Ami Koïta, diva mandingue

 Ami Koita

ENFIN ! Une griotte ! Il était temps, me direz-vous.

Toujours encadrées, toujours au second plan, femmes de griots avant d’être griottes, celles croisées avant Ami laissaient la parole aux hommes. Je voulais donc profiter de mon séjour à Bamako pour rencontrer des femmes indépendantes, des griottes célèbres, celles dont les cassettes grésillent partout, dans les bus, les taxis, les cafés, celles qui font la une des magazines locaux. Mah Kouyaté numéro 1, Oumou Sangaré, Babani Koné ou Ami Koïta.

Mes méthodes d’approche n’ont pas été fructueuses. Les jours passaient.
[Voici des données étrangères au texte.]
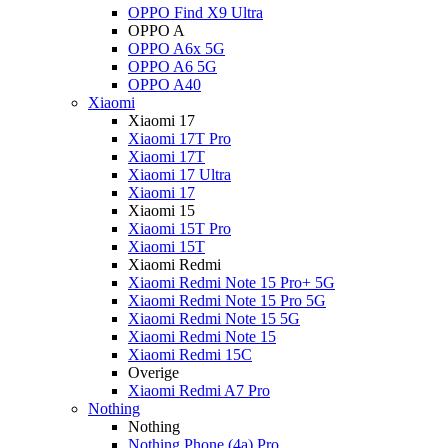
OPPO Find X9 Ultra
OPPO A
OPPO A6x 5G
OPPO A6 5G
OPPO A40
Xiaomi
Xiaomi 17
Xiaomi 17T Pro
Xiaomi 17T
Xiaomi 17 Ultra
Xiaomi 17
Xiaomi 15
Xiaomi 15T Pro
Xiaomi 15T
Xiaomi Redmi
Xiaomi Redmi Note 15 Pro+ 5G
Xiaomi Redmi Note 15 Pro 5G
Xiaomi Redmi Note 15 5G
Xiaomi Redmi Note 15
Xiaomi Redmi 15C
Overige
Xiaomi Redmi A7 Pro
Nothing
Nothing
Nothing Phone (4a) Pro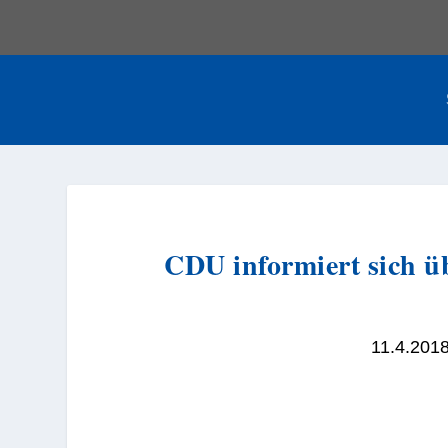
CDU informiert sich ü
11.4.201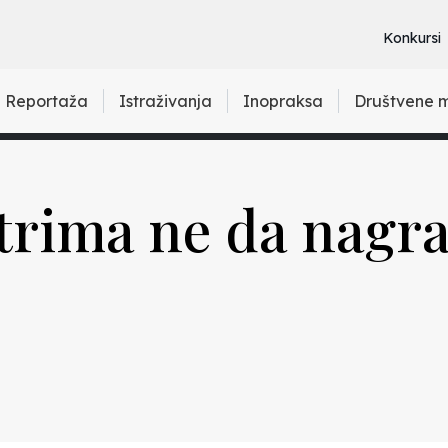
Konkursi
Reportaža
Istraživanja
Inopraksa
Društvene 
trima ne da nagra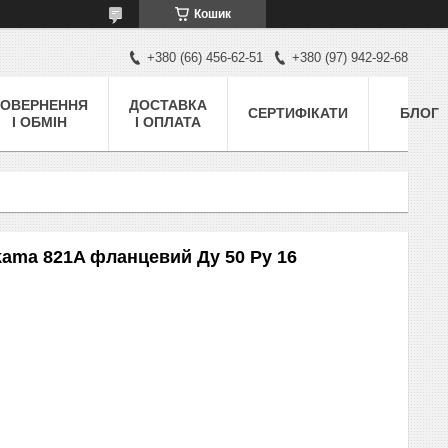
Кошик
+380 (66) 456-62-51
+380 (97) 942-92-68
ОВЕРНЕННЯ
ДОСТАВКА
СЕРТИФІКАТИ
БЛОГ
І ОБМІН
І ОПЛАТА
kama 821A фланцевий Ду 50 Ру 16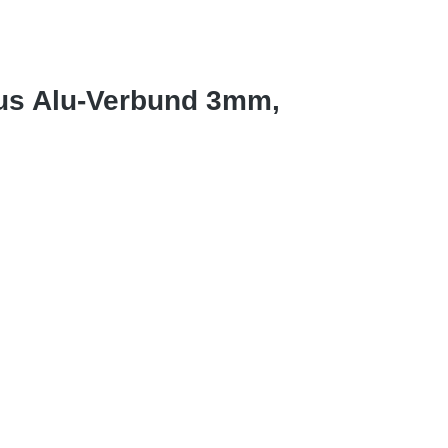
us Alu-Verbund 3mm,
Messages sur répondeur. « Rappelez demain, rappelez la semaine prochaine »…

Et voilà qu’en deux jours, mes deux derniers jours à Bamako, les griottes semblent tomber du ciel !

Hier soir, invitée à une fête de griots, je me suis retrouvée au milieu de plusieurs centaines de Diabaté, de Kouyaté et de Dembele !!! Débauche de bazin colorés, de faux sourcils et de bijoux démesurés en plaqué or. Sur de gros fauteuils en cuir beige, trônait le président des griots du Mali, Ousmane Soumano, son bâton de chef à la main, feutre rouge mou sur la tête, et porte-parole officiel à sa gauche* (celui-là même que j’essayais de rencontrer depuis des jours).
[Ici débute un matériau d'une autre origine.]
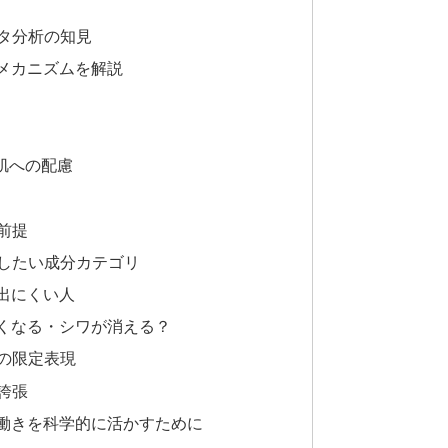
タ分析の知見
子メカニズムを解説
肌への配慮
前提
したい成分カテゴリ
出にくい人
白くなる・シワが消える？
の限定表現
誇張
の働きを科学的に活かすために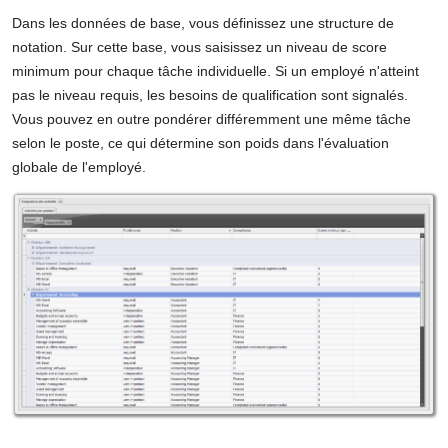
Dans les données de base, vous définissez une structure de
notation. Sur cette base, vous saisissez un niveau de score
minimum pour chaque tâche individuelle. Si un employé n'atteint
pas le niveau requis, les besoins de qualification sont signalés.
Vous pouvez en outre pondérer différemment une même tâche
selon le poste, ce qui détermine son poids dans l'évaluation
globale de l'employé.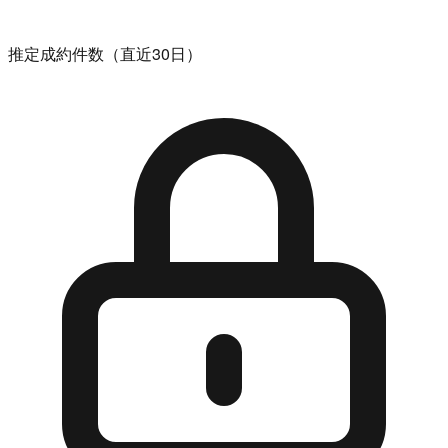
推定成約件数（直近30日）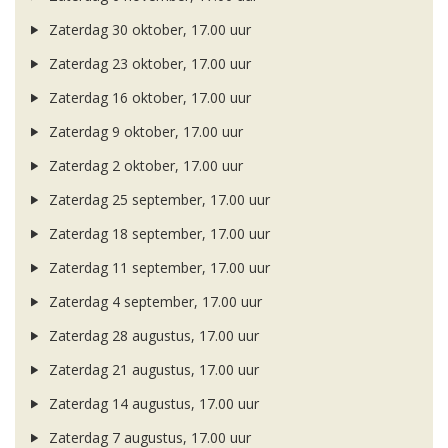
Zaterdag 30 oktober, 17.00 uur
Zaterdag 23 oktober, 17.00 uur
Zaterdag 16 oktober, 17.00 uur
Zaterdag 9 oktober, 17.00 uur
Zaterdag 2 oktober, 17.00 uur
Zaterdag 25 september, 17.00 uur
Zaterdag 18 september, 17.00 uur
Zaterdag 11 september, 17.00 uur
Zaterdag 4 september, 17.00 uur
Zaterdag 28 augustus, 17.00 uur
Zaterdag 21 augustus, 17.00 uur
Zaterdag 14 augustus, 17.00 uur
Zaterdag 7 augustus, 17.00 uur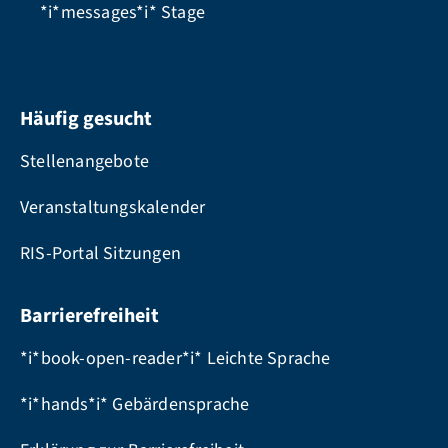
*i*messages*i*
Stage
Häufig gesucht
Stellenangebote
Veranstaltungskalender
RIS-Portal Sitzungen
Barrierefreiheit
*i*book-open-reader*i* Leichte Sprache
*i*hands*i* Gebärdensprache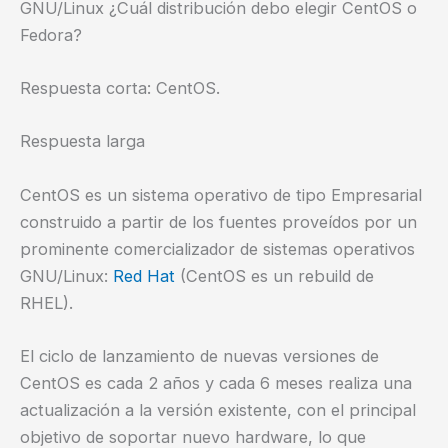
GNU/Linux ¿Cuál distribución debo elegir CentOS o
Fedora?
Respuesta corta: CentOS.
Respuesta larga
CentOS es un sistema operativo de tipo Empresarial
construido a partir de los fuentes proveídos por un
prominente comercializador de sistemas operativos
GNU/Linux:
Red Hat
(CentOS es un rebuild de
RHEL).
El ciclo de lanzamiento de nuevas versiones de
CentOS es cada 2 años y cada 6 meses realiza una
actualización a la versión existente, con el principal
objetivo de soportar nuevo hardware, lo que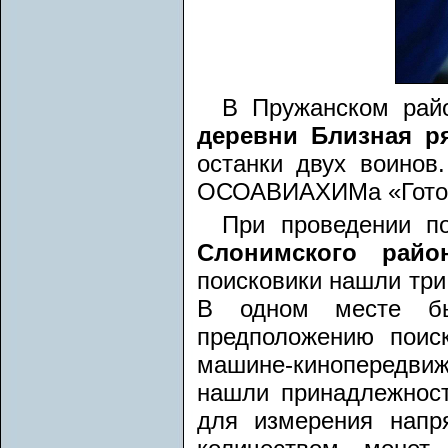
В Пружанском рай
деревни Близная р
останки двух воинов
ОСОАВИАХИМа «Готов
При проведении п
Слонимского райо
поисковики нашли три
В одном месте бы
предположению поиск
машине-кинопередвижк
нашли принадлежност
для измерения напр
Devant les lumières de la télévision malienne, une griotte Kouyaté chante pour les invités. Je demande à mon voisin si Mah Kouyaté est là. « Elle était là cet après-midi. » Et je viens de manquer Ami Koïta. Soupir.

Mais ce midi, ça y est, j’ai rendez-vous, pour de vrai, avec une grande griotte. Ami Koïta.

Korofina Sud 

« Une fois à Korofina Sud, vous demandez la maison d’Ami Koïta. Tout le monde me connaît. »

Derrière un portail en fer forgé, une cour ensoleillée où sèche du linge et somnolent de grosses voitures et une Jakarta rose bonbon. Autour, de grandes bâtisses blanches. Quelques enfants. Une bonne odeur s’échappe d’une porte. C’est la mère d’Ami qui cuisine.

La maman d'Ami Koïta

Ami Koïta descend de chez elle et m’invite dans un salon qui semble ne servir qu’exceptionnellement, les traits ensommeillés.

Ami Koïta est née il y a un peu plus de cinquante ans à Djoliba, ville à 40 km de Bamako, « fondée, dit-elle, par un de mes ancêtres, un Koïta qui a ensuite invité un Keïta à prendre place à ses côtés. »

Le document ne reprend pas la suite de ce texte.